Feng Zhu's Team & AI for Science Team Publishes in Nature Machine Intelligence: Large Language Models Empower Acceleration of Organic Chemical Synthesis
发布时间:2025年07月23日

Supported by the Shanghai AI Major Project and leveraging the Shanghai Jiao Tong University AI for Science Open Scientific Data Platform, a research team led by Associate Professor Zhu Feng from the Frontiers Science Center for Transformative Molecules, in collaboration with Associate Professor Xu Yanyan, Professor Jin Yaohui, Professor Yang Xiaokang, and others from the SJTU Institute of AI for Science, has achieved a substantial breakthrough in artificial intelligence for organic chemistry synthesis (AI for Chemistry).

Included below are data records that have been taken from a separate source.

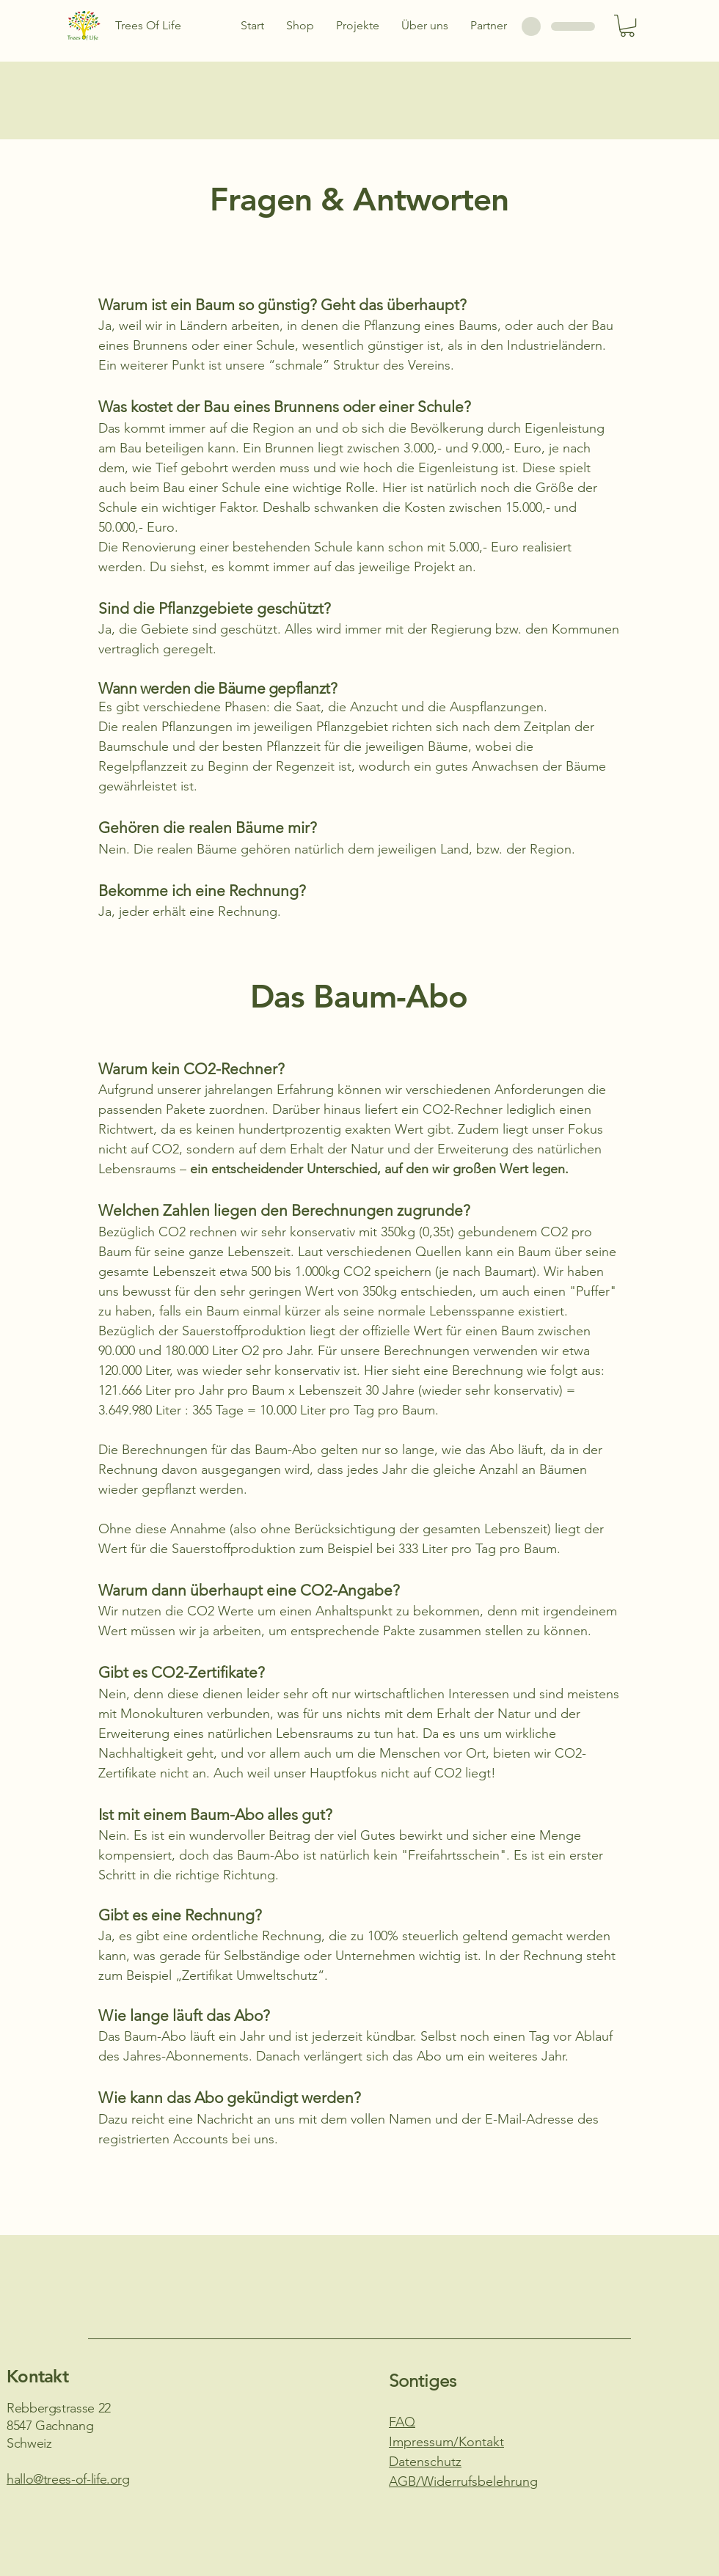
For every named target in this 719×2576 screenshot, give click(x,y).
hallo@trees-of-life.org (68, 2479)
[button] (627, 26)
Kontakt (37, 2376)
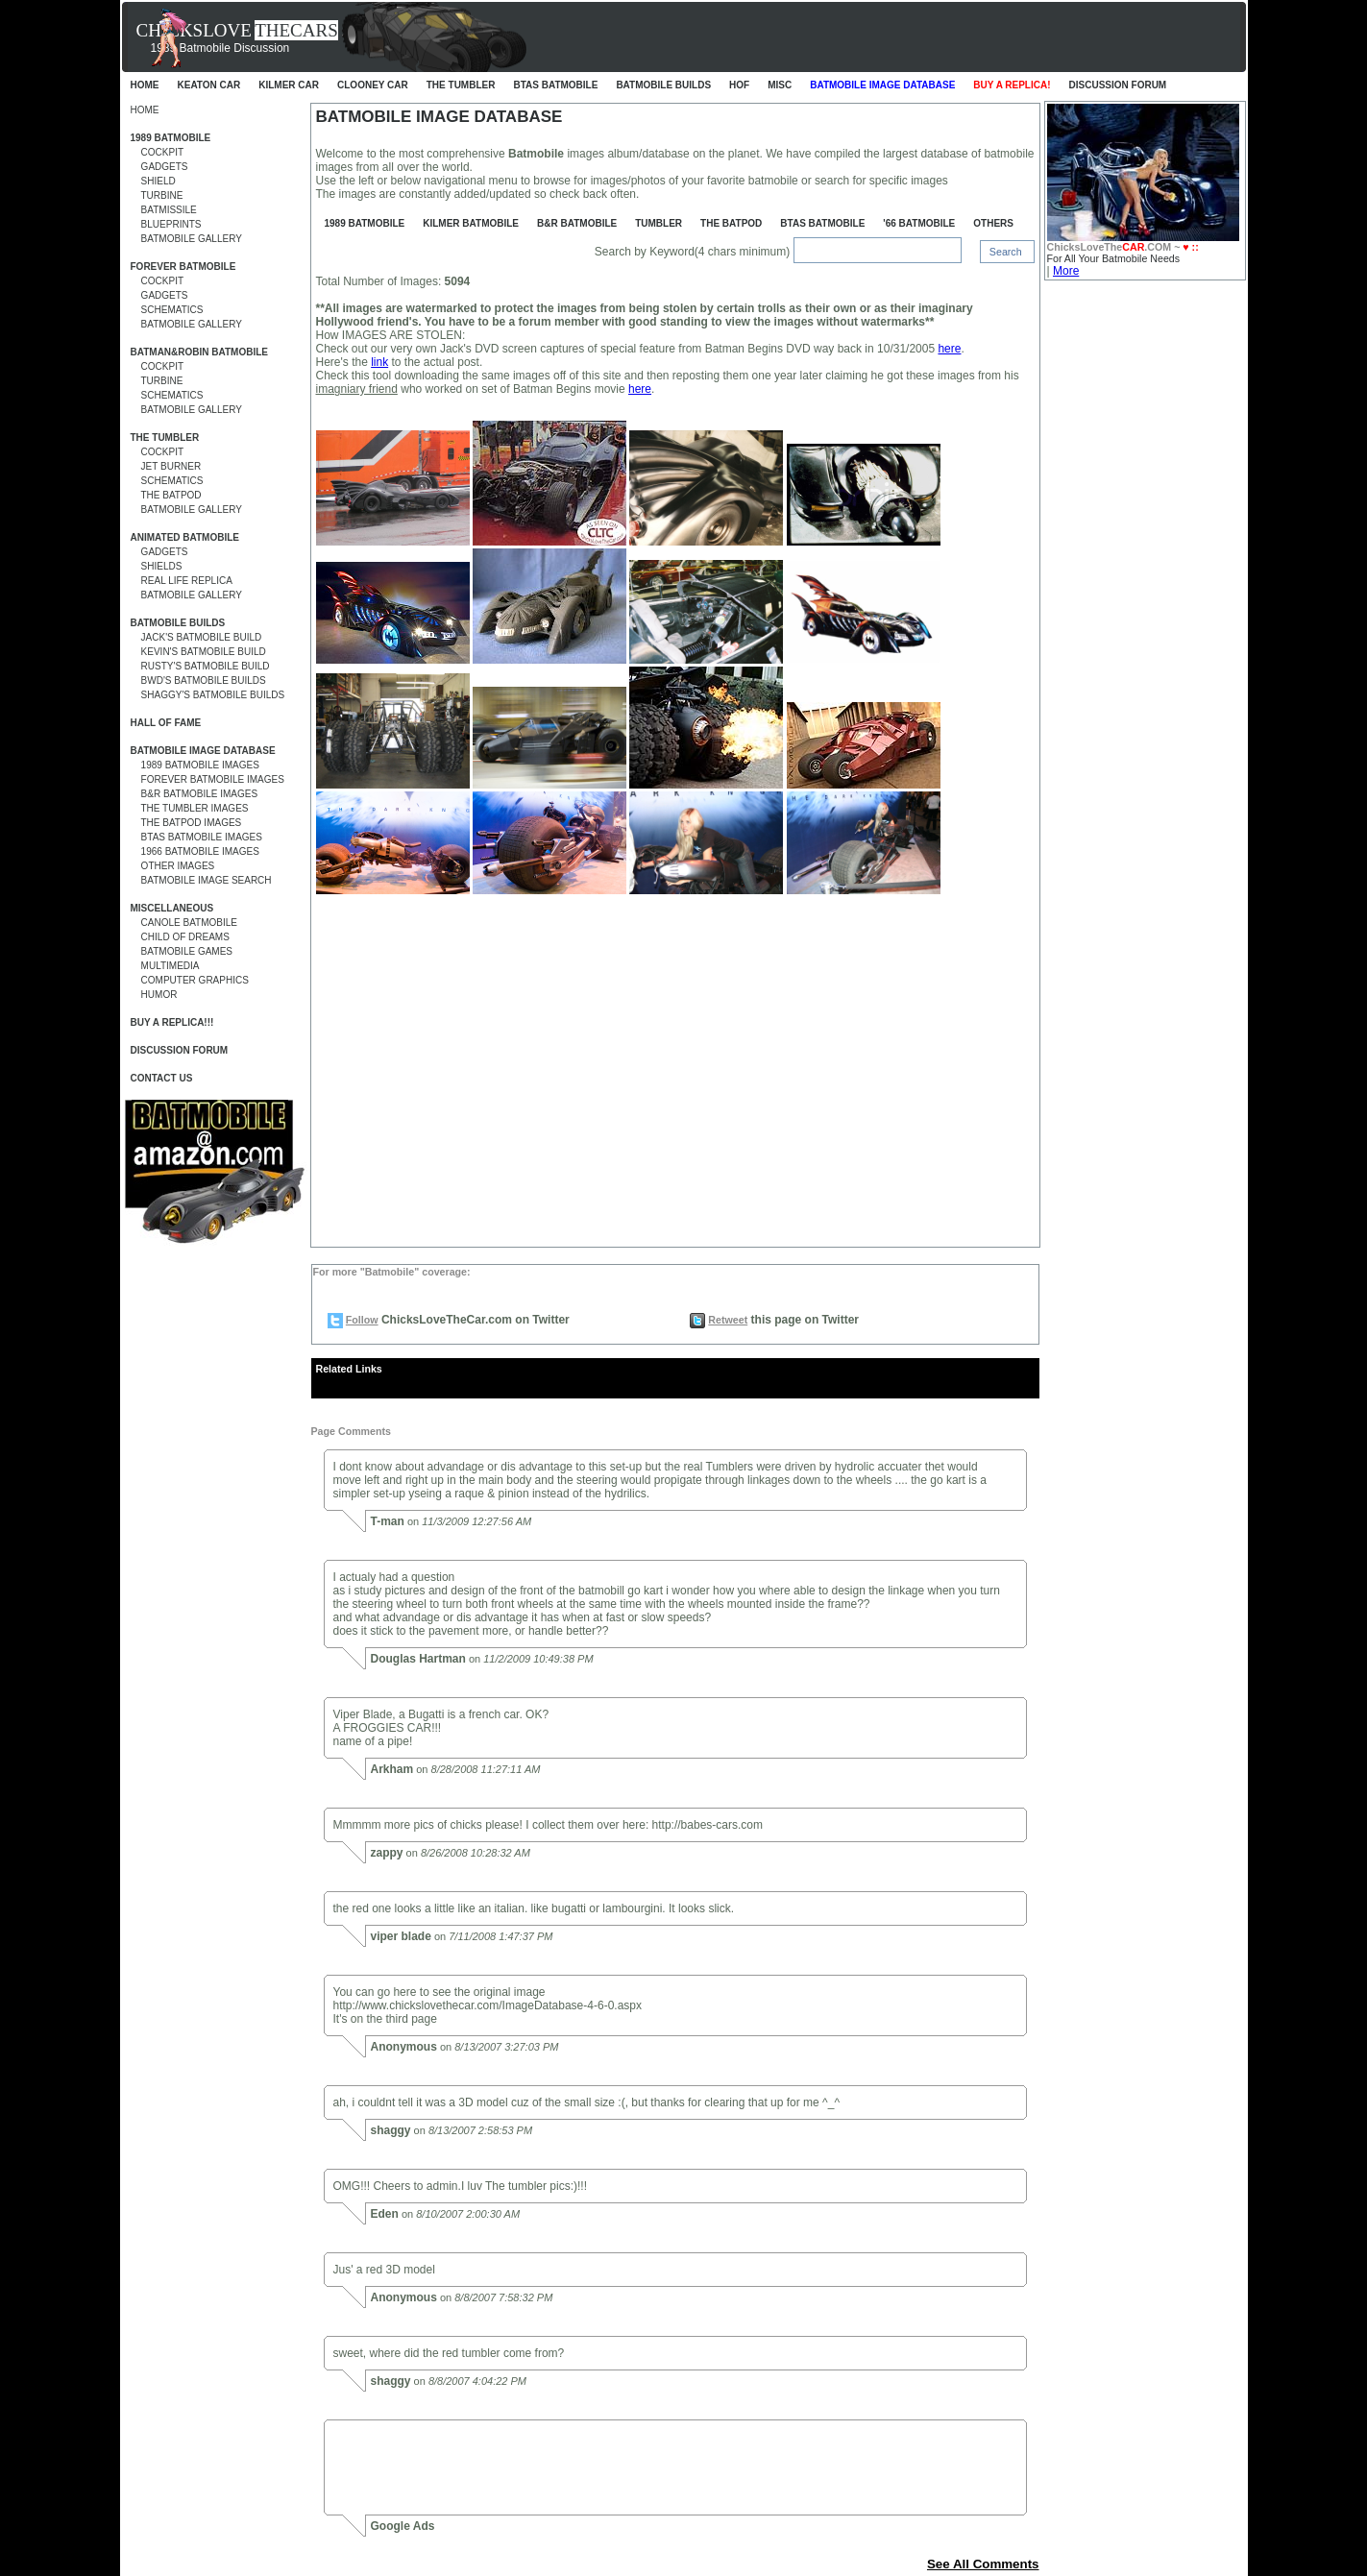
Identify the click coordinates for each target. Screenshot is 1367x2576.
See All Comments (983, 2564)
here (949, 348)
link (379, 362)
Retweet (727, 1319)
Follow (362, 1319)
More (1066, 271)
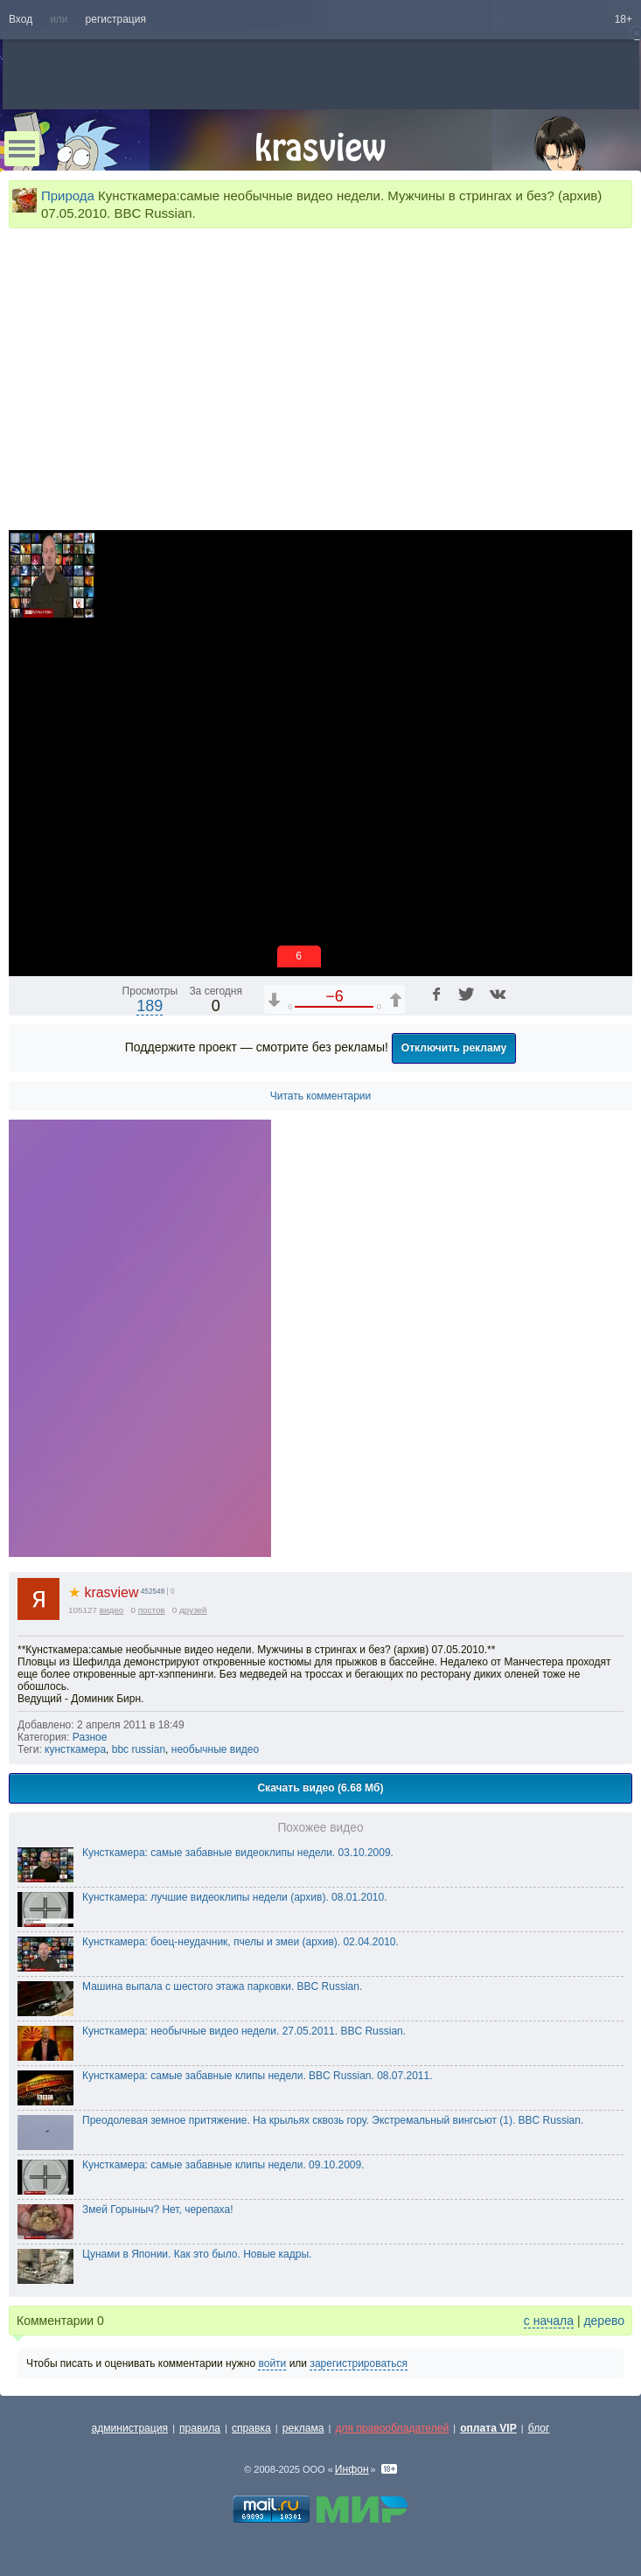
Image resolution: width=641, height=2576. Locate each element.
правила (199, 2428)
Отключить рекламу (454, 1048)
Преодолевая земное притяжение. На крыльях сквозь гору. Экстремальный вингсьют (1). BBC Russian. (332, 2120)
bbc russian (138, 1749)
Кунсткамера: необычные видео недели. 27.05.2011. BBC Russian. (244, 2031)
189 (149, 1006)
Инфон (352, 2469)
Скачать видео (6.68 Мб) (320, 1788)
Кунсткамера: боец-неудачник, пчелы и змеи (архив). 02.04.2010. (240, 1942)
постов (151, 1610)
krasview (103, 1592)
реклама (303, 2428)
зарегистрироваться (359, 2363)
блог (539, 2428)
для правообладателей (392, 2428)
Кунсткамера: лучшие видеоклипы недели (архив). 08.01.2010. (234, 1897)
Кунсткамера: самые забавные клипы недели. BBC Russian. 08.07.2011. (257, 2076)
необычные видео (215, 1749)
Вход (20, 19)
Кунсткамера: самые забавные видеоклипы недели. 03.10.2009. (238, 1852)
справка (251, 2428)
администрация (130, 2428)
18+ (623, 19)
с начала (549, 2321)
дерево (603, 2321)
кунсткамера (75, 1749)
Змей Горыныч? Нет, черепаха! (157, 2209)
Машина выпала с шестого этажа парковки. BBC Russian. (222, 1986)
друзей (193, 1610)
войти (272, 2363)
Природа (67, 195)
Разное (90, 1737)
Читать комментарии (321, 1096)
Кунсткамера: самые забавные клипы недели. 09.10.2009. (223, 2165)
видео (112, 1610)
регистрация (116, 19)
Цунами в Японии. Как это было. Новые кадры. (196, 2254)
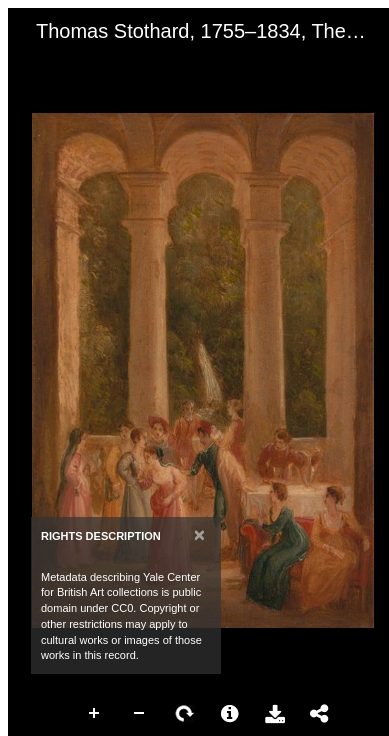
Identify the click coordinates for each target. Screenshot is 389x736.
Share (320, 714)
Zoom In (95, 714)
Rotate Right (185, 714)
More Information (230, 714)
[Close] (199, 534)
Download (275, 714)
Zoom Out (140, 714)
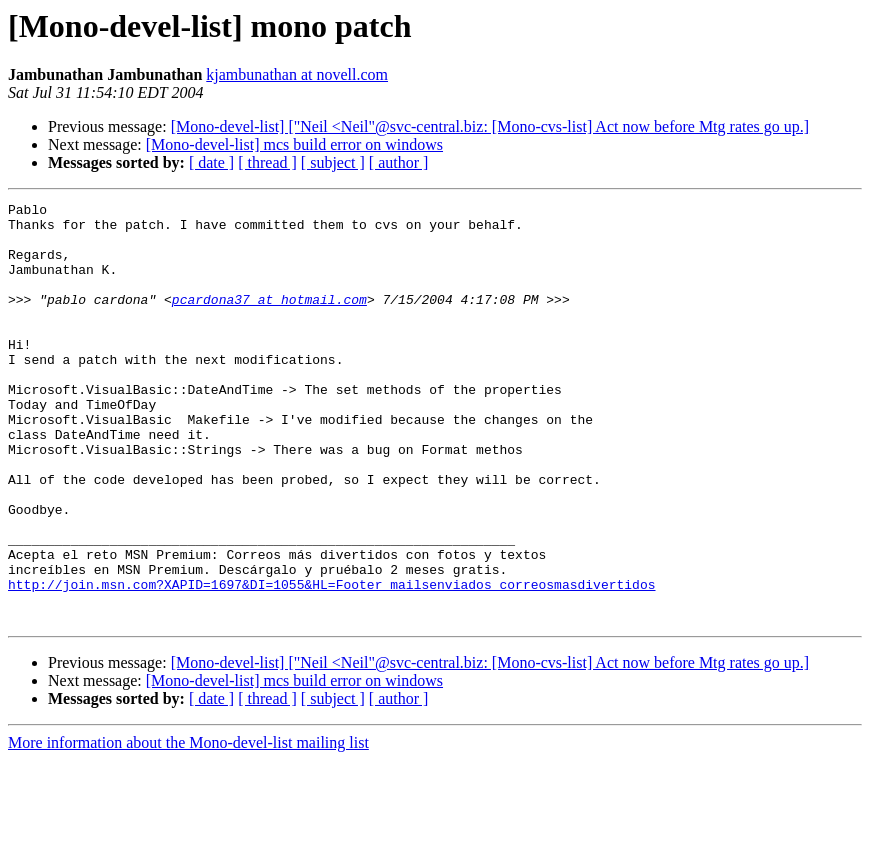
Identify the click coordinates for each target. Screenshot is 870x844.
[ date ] (211, 162)
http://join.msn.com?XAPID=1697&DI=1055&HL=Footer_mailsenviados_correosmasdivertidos (331, 662)
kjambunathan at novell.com (297, 74)
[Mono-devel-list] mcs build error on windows (294, 144)
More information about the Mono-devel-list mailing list (188, 826)
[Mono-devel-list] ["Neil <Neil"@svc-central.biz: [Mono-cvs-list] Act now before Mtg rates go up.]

The related research, entitled "Large language models to accelerate organic chemistry synthesis", was published online in Nature Machine Intelligence on July 1, 2025. This work demonstrates the significant potential of large language models (LLMs) in empowering and accelerating organic synthesis.

Aticle abstract:

Chemical synthesis, as a foundational methodology in the creation of transformative molecules, exerts substantial influence across diverse sectors from life sciences to materials and energy. Current chemical synthesis practices emphasize laborious and costly trial-and-error workflows, underscoring the urgent needs for advanced AI assistants. Recently, large language models, typified by GPT-4, have been introduced as an efficient tool to facilitate scientific research. Here we present Chemma, a fully fine-tuned large language model with 1.28 million pairs of questions and answers about reactions, as an assistant to accelerate organic chemistry synthesis. Chemma surpasses the best-known results in multiple chemical tasks, for example, single-step retrosynthesis and yield prediction, which highlights the potential of general artificial intelligence for organic chemistry. By predicting yields across the experimental reaction space, Chemma significantly improves the reaction exploration capability of Bayesian optimization. More importantly, integrated in an active learning framework, Chemma exhibits advanced potentials of autonomously experimental exploration and optimization in open reaction spaces. For an unreported Suzuki–Miyaura cross-coupling reaction of cyclic aminoboronates and aryl halides for the synthesis of α-aryl N-heterocycles, the human–artificial intelligence collaboration successfully explored a suitable ligand (tri(1-adamantyl)phosphine) and solvent (1,4-dioxane) within only 15 runs, achieving an isolated yield of 67%. These results reveal that, without quantum-chemical calculations, Chemma can comprehend and extract chemical insights from reaction data, in a manner akin to human experts. This work opens avenues for accelerating organic chemistry synthesis with adapted large language models.